Published online Oct 27, 2023. doi: 10.4254/wjh.v15.i10.1109
Peer-review started: July 31, 2023
First decision: August 22, 2023
Revised: September 23, 2023
Accepted: October 8, 2023
Article in press: October 8, 2023
Published online: October 27, 2023
Processing time: 84 Days and 14.6 Hours
Wilson disease is an autosomal recessive disorder affecting the ATP7B gene located on chromosome 13q. This leads to copper deposition in various organs, most importantly in the liver and brain. The genetic mutations are vast, well reported in the West but poorly documented in developing countries. Hence the diagnosis is made with a constellation of clinico-laboratory parameters which have significant overlap with other liver diseases and often pose a significant dilemma for clinicians. Diagnostic scoring systems are not fool-proof. The availability and affordability of chelators in developing countries impact the drug compliance of patients. While D-penicillamine is a potent drug, its side effects lead to drug discontinuation. Trientine is cost-prohibitive in developing countries. There is no single test to assess the adequacy of chelation. Exchangeable urinary copper is an essential upcoming diagnostic and prognostic tool. In the presence of cirrhosis, hypersplenism clouds the assessment of myelosuppression of drugs. Similarly, it may be difficult to distinguish disease tubulopathy from drug-induced glomerulonephritis. Neurological worsening due to chelators may appear similar to disease progression. Presentation as fulminant hepatic failure requires rapid workup. There is a limited window of opportunity to salvage these patients with the help of plasmapheresis and other liver-assisted devices. This review addresses the challenges and clinical dilemmas faced at beside in developing countries.

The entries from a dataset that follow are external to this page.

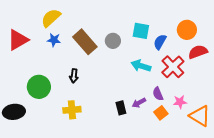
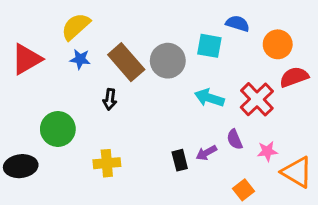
gray circle: (113, 41) -> (168, 61), size x1.5
blue semicircle: (160, 42) -> (238, 24), moved, turned 77
black arrow: (74, 76) -> (110, 99), moved
orange square: (161, 113) -> (244, 190), moved

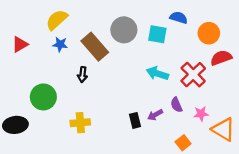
red triangle: (27, 59) -> (20, 44), size x0.7
gray circle: (168, 61) -> (124, 30), moved

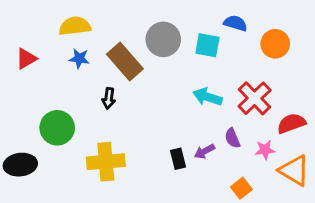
yellow semicircle: (57, 20) -> (75, 26), turned 35
red semicircle: (221, 58) -> (291, 123), moved
yellow cross: (80, 123) -> (106, 162), size x1.4

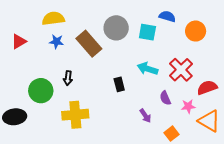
black arrow: (109, 98) -> (68, 78), moved
purple arrow: (204, 151) -> (145, 116), moved, turned -96
black rectangle: (178, 159) -> (119, 84), moved

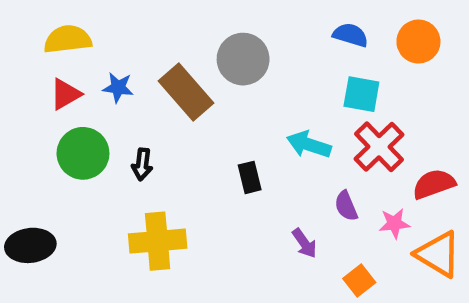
yellow semicircle: (53, 18) -> (68, 39), moved
orange circle: (196, 31) -> (418, 42), moved
cyan square: (147, 32) -> (361, 94), moved
red triangle: (19, 41) -> (65, 94), moved
green circle: (41, 91) -> (83, 153), moved

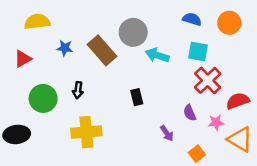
red triangle: (65, 94) -> (23, 59), moved
cyan arrow: (309, 145) -> (157, 55), moved
green circle: (83, 153) -> (43, 98), moved

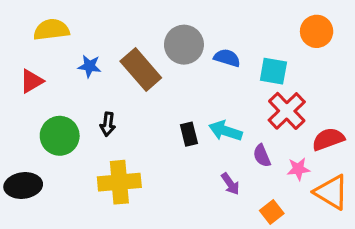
blue semicircle: (192, 19) -> (227, 58), moved
cyan arrow: (157, 55) -> (225, 131), moved

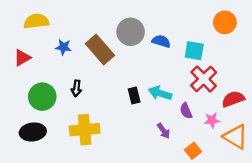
black ellipse: (23, 186) -> (33, 132), moved

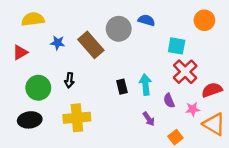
blue semicircle: (161, 41) -> (147, 20), moved
cyan arrow: (160, 93) -> (145, 85), turned 66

Core Tip: Wilson’s disease is an important and common cause of chronic liver disease among children with multi-organ affection. There are various biochemical parameters that aid in making the diagnosis but are nonetheless fraught with limitations. Treatment is lifelong and it’s important to maintain adequate chelation while monitoring for its adverse effects. It is important to distinguish the adverse effects of chelators from the disease manifestations per se, as the management is diagonally opposite, for example, differentiating D-penicillamine-induced paradoxical neurological worsening from neurological manifestations of Wilson disease. This review discusses these challenges in making a diagnosis and treating pediatric hepatic Wilson’s disease.